As discussed in our last blog, Apache Spark has become the big thing in Big Data. As the largest open source community in Big Data, Spark enables flexible in-memory data processing and advanced analytics on the Hadoop platform. The roster of companies that have adopted Spark and also are project committers includes some of tech’s biggest names, such as Facebook, Netflix, Yahoo, IBM and Intel.
In the first installment of “The Big Data Insiders” — interviews with Big Data experts and industry influencers — Ian O’Connell, an accomplished Silicon Valley software engineer whose resume includes Twitter and online payments company Stripe, shares his insights about Spark.
Q: Why is Spark so popular and what key features do you like?
A: Interestingly, the reasons for Spark’s growing popularity have varied over time. Originally, having a scalable API that mapped onto MapReduce style tasks was, by itself, a decent selling point. But the really big original driver was the ability to cache data into memory. This was a big shift from the likes of Pig, Hive and Cascading, where data was aggressively kept on disk, compressed at all times, and this capability allowed huge improvements in iterative algorithms. The first machine learning algorithmic pipeline I ported over had a 50-fold increase in performance!
More modern-day Spark is a great ETL, SQL, ML and distributed execution platform. The key feature for me in my current workloads is the integration between Spark’s Dataset API and SQL engine. This has allowed me to easily swap between using Spark’s high performance SQL engine where there is less type safety, especially at compile time, and type safe Dataset containers.

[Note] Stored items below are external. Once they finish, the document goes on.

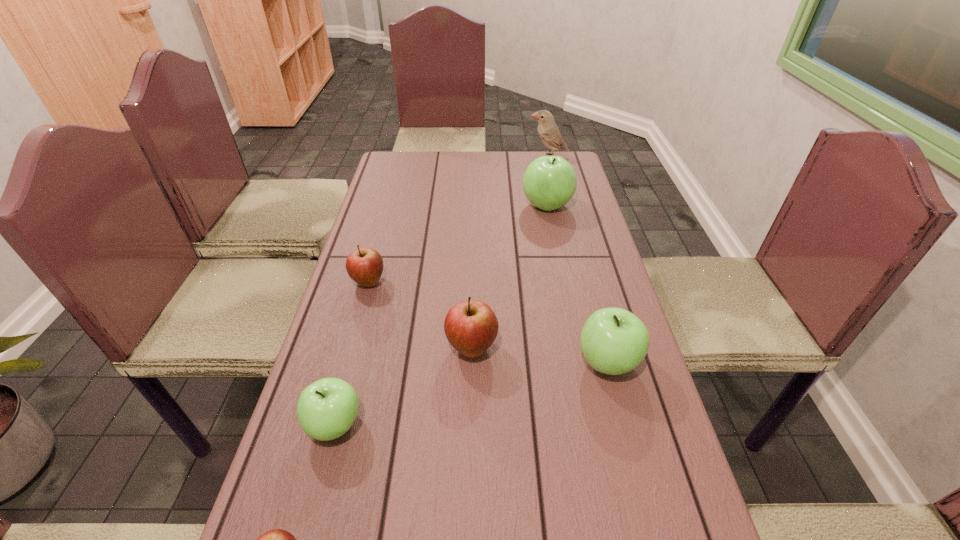 At what (x,y) coordinates should I click in order to perform the action: click on vacant space that satisfies the following two spatial constraints: 1. at the face of the farthest object; 2. on the front side of the leftmost green apple. Please return your answer as a coordinate pair (x, y). Looking at the image, I should click on (613, 425). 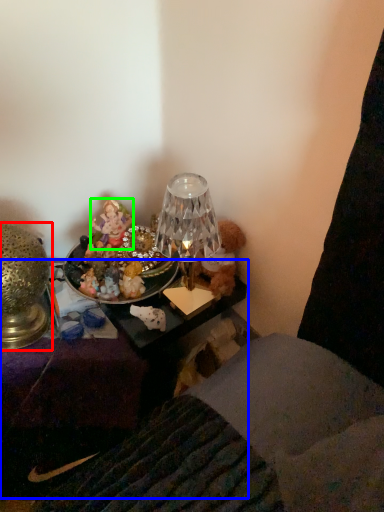 Question: Considering the real-world distances, which object is farthest from lamp (highlighted by a red box)? furniture (highlighted by a blue box) or person (highlighted by a green box)?

Choices:
 (A) furniture
 (B) person

Answer: (A) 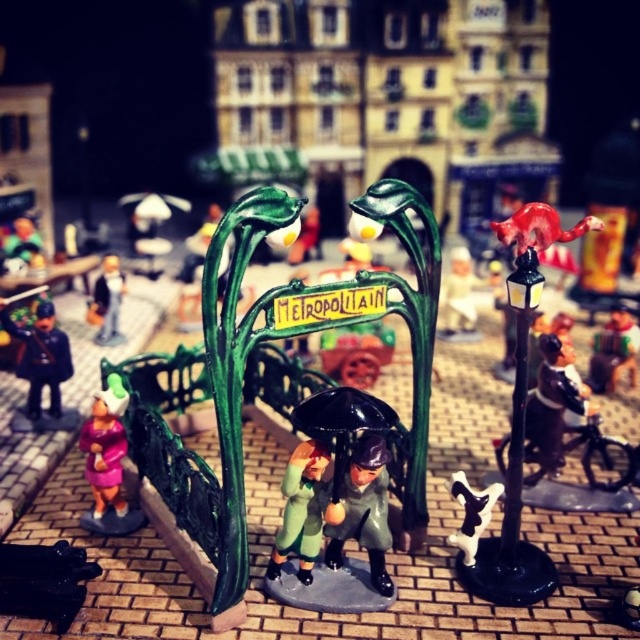 You are an artist setting up a display for an exhibition. You have two items to place on a shelf that can only support items up to 30 cm in height. The matte green coat at center and the white glossy cow at center are both part of the collection. Given their height relationship, which item is more likely to exceed the shelf height limit?

The matte green coat at center is taller than the white glossy cow at center, so the matte green coat at center is more likely to exceed the shelf height limit.

You are a tiny explorer standing at the base of the METROPOLITAIN archway. You want to reach the white glossy cow at center without stepping on the matte green umbrella at center. Can you safely walk around it? Explain your reasoning.

The matte green umbrella at center is 20.61 centimeters away from the white glossy cow at center. Since the distance is relatively large, you can safely walk around the matte green umbrella at center to reach the white glossy cow at center without stepping on it.

What are the coordinates of the shiny black umbrella at center?

The shiny black umbrella at center is located at coordinates point (337, 504). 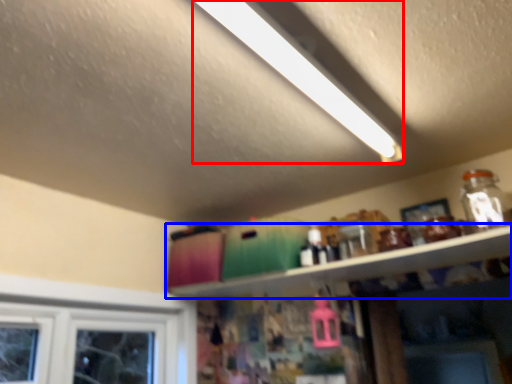 Question: Among these objects, which one is farthest to the camera, light (highlighted by a red box) or shelf (highlighted by a blue box)?

Choices:
 (A) light
 (B) shelf

Answer: (B) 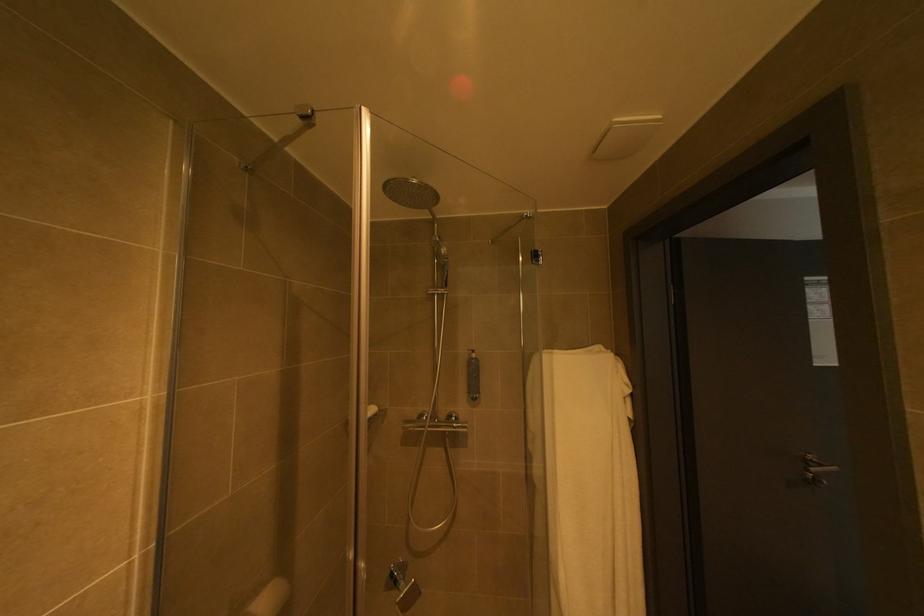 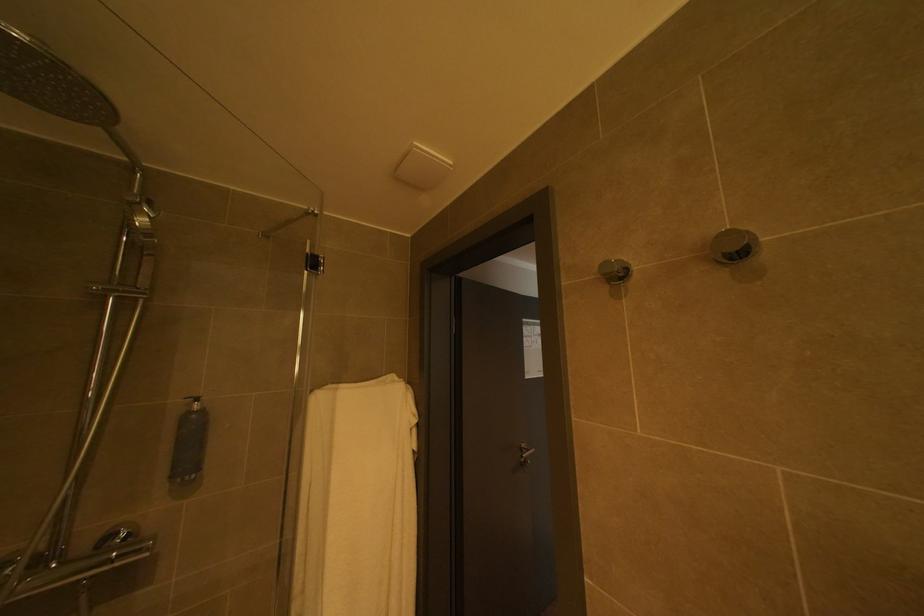 The point at [464,418] is marked in the first image. Where is the corresponding point in the second image?

(128, 535) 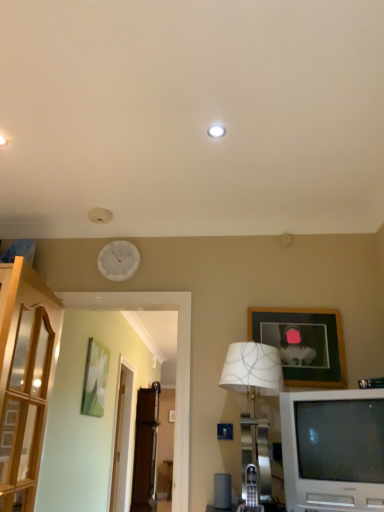 Question: Is white plastic television at lower right wider than white glossy clock at upper center?

Choices:
 (A) yes
 (B) no

Answer: (A)

Question: Can you confirm if white plastic television at lower right is bigger than white glossy clock at upper center?

Choices:
 (A) yes
 (B) no

Answer: (A)

Question: Does white plastic television at lower right appear on the left side of white glossy clock at upper center?

Choices:
 (A) yes
 (B) no

Answer: (B)

Question: Considering the relative sizes of white plastic television at lower right and white glossy clock at upper center in the image provided, is white plastic television at lower right taller than white glossy clock at upper center?

Choices:
 (A) no
 (B) yes

Answer: (B)

Question: From the image's perspective, does white plastic television at lower right appear lower than white glossy clock at upper center?

Choices:
 (A) yes
 (B) no

Answer: (A)

Question: Are white plastic television at lower right and white glossy clock at upper center making contact?

Choices:
 (A) yes
 (B) no

Answer: (B)

Question: Is wooden picture frame at upper right, positioned as the second picture frame in back-to-front order, located outside green matte painting at left, positioned as the 2th picture frame in front-to-back order?

Choices:
 (A) no
 (B) yes

Answer: (B)

Question: Is wooden picture frame at upper right, positioned as the second picture frame in back-to-front order, at the right side of green matte painting at left, which ranks as the first picture frame in left-to-right order?

Choices:
 (A) no
 (B) yes

Answer: (B)

Question: From the image's perspective, would you say wooden picture frame at upper right, the first picture frame viewed from the right, is shown under green matte painting at left, positioned as the first picture frame in bottom-to-top order?

Choices:
 (A) yes
 (B) no

Answer: (B)

Question: Considering the relative sizes of wooden picture frame at upper right, positioned as the second picture frame in back-to-front order, and green matte painting at left, positioned as the first picture frame in bottom-to-top order, in the image provided, is wooden picture frame at upper right, positioned as the second picture frame in back-to-front order, taller than green matte painting at left, positioned as the first picture frame in bottom-to-top order,?

Choices:
 (A) no
 (B) yes

Answer: (A)

Question: From the image's perspective, is wooden picture frame at upper right, positioned as the 2th picture frame in bottom-to-top order, above green matte painting at left, placed as the 2th picture frame when sorted from top to bottom?

Choices:
 (A) no
 (B) yes

Answer: (B)

Question: From a real-world perspective, is wooden picture frame at upper right, positioned as the second picture frame in back-to-front order, on green matte painting at left, the first picture frame positioned from the back?

Choices:
 (A) yes
 (B) no

Answer: (A)

Question: Is green matte painting at left, placed as the 2th picture frame when sorted from top to bottom, completely or partially inside white glossy clock at upper center?

Choices:
 (A) yes
 (B) no

Answer: (B) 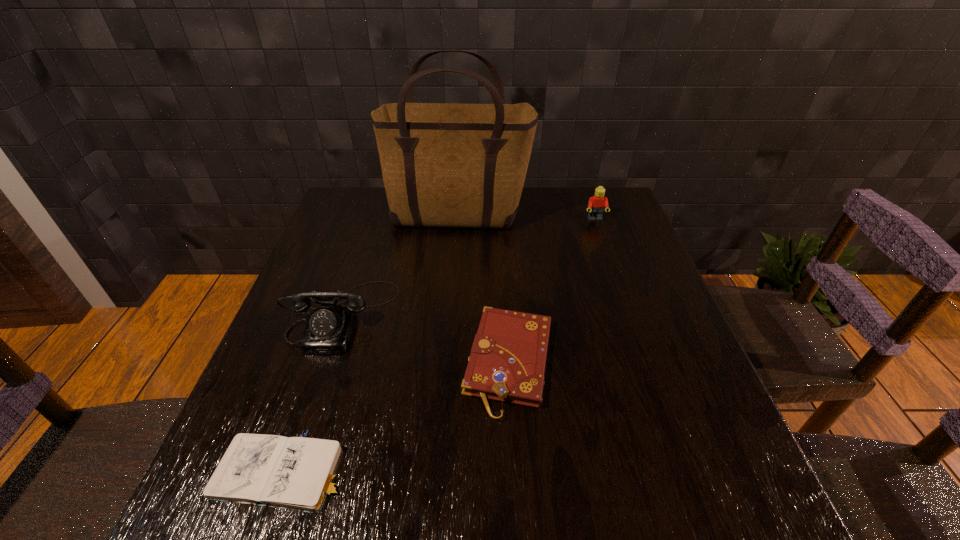 Locate an element on the screen. vacant position at the far edge of the desktop is located at coordinates (560, 228).

The height and width of the screenshot is (540, 960). In the image, there is a desktop. What are the coordinates of `free space at the left edge` in the screenshot? It's located at (324, 264).

This screenshot has width=960, height=540. What are the coordinates of `vacant space at the right edge` in the screenshot? It's located at (688, 405).

Identify the location of free space at the far left corner of the desktop. (377, 195).

At what (x,y) coordinates should I click in order to perform the action: click on vacant point at the near right corner. Please return your answer as a coordinate pair (x, y). This screenshot has width=960, height=540. Looking at the image, I should click on (756, 523).

Where is `free space that is in between the tote bag and the left notebook`? free space that is in between the tote bag and the left notebook is located at coordinates (370, 346).

Find the location of a particular element. empty space that is in between the telephone and the shorter notebook is located at coordinates (311, 394).

You are a GUI agent. You are given a task and a screenshot of the screen. Output one action in this format:
    pyautogui.click(x=<x>, y=<y>)
    Task: Click on the empty space between the tote bag and the telephone
    The height and width of the screenshot is (540, 960).
    Given the screenshot: What is the action you would take?
    pyautogui.click(x=399, y=267)

You are a GUI agent. You are given a task and a screenshot of the screen. Output one action in this format:
    pyautogui.click(x=<x>, y=<y>)
    Task: Click on the unoccupied area between the Lego and the fourth tallest object
    The width and height of the screenshot is (960, 540).
    Given the screenshot: What is the action you would take?
    pyautogui.click(x=552, y=291)

Find the location of a particular element. This screenshot has height=540, width=960. vacant region between the telephone and the tallest object is located at coordinates (399, 267). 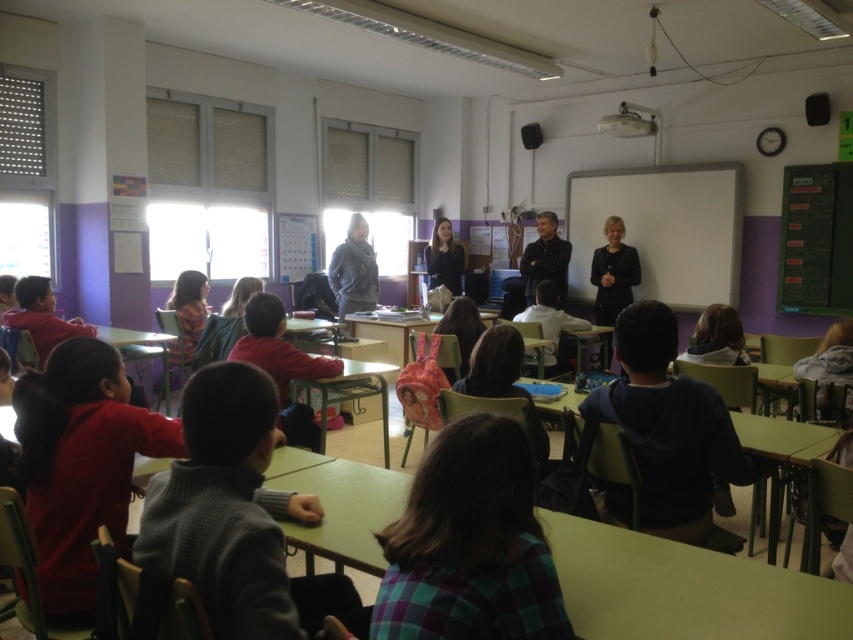 Question: Which point appears farthest from the camera in this image?

Choices:
 (A) (321, 406)
 (B) (746, 435)
 (C) (654, 369)
 (D) (560, 305)

Answer: (D)

Question: Does green matte table at center appear on the left side of dark blue fabric backpack at lower right?

Choices:
 (A) no
 (B) yes

Answer: (B)

Question: Which object appears closest to the camera in this image?

Choices:
 (A) green matte table at lower right
 (B) white matte/blackboard at upper center

Answer: (A)

Question: Which point is farther from the camera taking this photo?

Choices:
 (A) click(383, 412)
 (B) click(714, 220)
 (C) click(544, 227)

Answer: (C)

Question: Is green matte table at center further to camera compared to plaid fabric shirt at center?

Choices:
 (A) no
 (B) yes

Answer: (B)

Question: Where is plaid fabric shirt at center located in relation to dark gray sweater at center in the image?

Choices:
 (A) below
 (B) above

Answer: (A) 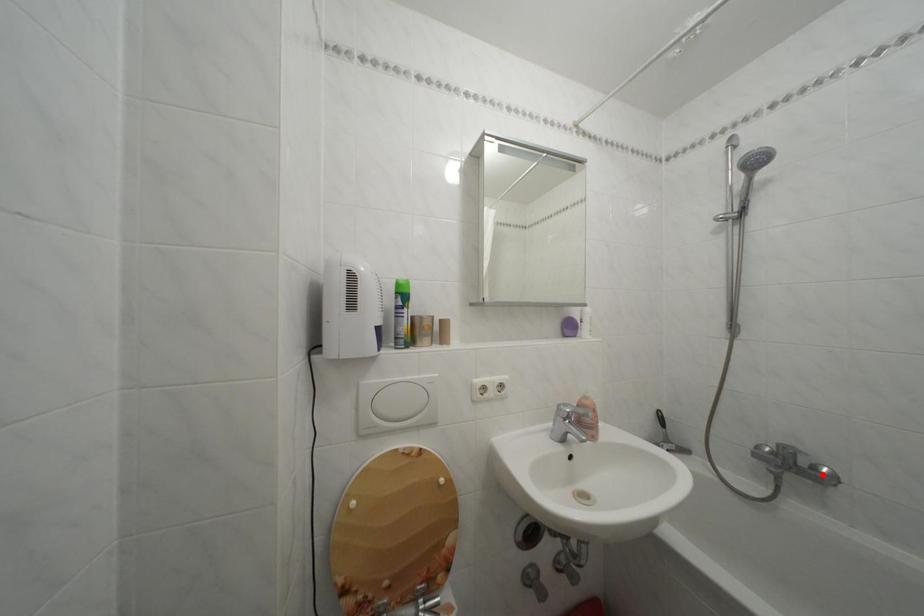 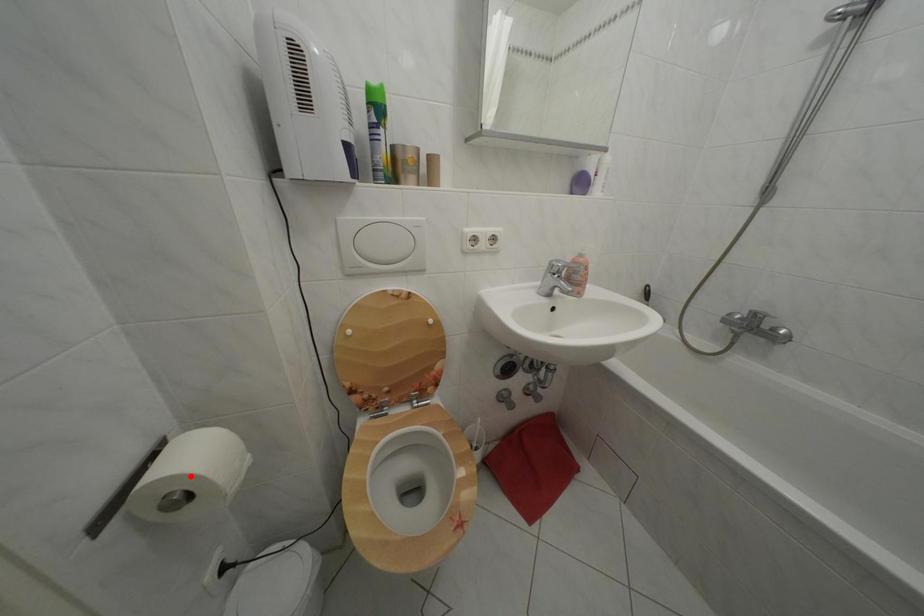 I am providing you with two images of the same scene from different viewpoints. A red point is marked on the first image and another point is marked on the second image. Does the point marked in image1 correspond to the same location as the one in image2?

This lets me avoid a lot of the drawbacks of using SQL code where the lack of types makes sharing difficult and error prone, exposing interfaces in terms of datasets.
Q: What is the most interesting application of Spark that you have seen?
A: The most interesting application I’ve seen was actually more an illustration of Spark as a general distributed compute platform. In this application, at Yahoo, engineers perform ETL, use ML Lib and custom ML libraries. Then they swap to using Spark as a generic compute platform running deep learning algorithms with the cafe library. This mixture of ETL and specialized algorithms is one of the more versatile and interesting applications.
Q: What are some lessons learned from using Spark in production?
A: Integration tests are very important when using Spark – more so than using some other scalable Big Data tooling like Scalding. Spark Dataset’s and SQL-based code paths are heavily based on reflection. This could have downside for stable production jobs in that failures will only crop up at runtime on your cluster. As a result, getting a good robust integration test environment using serialization between tasks is important to keep stability high.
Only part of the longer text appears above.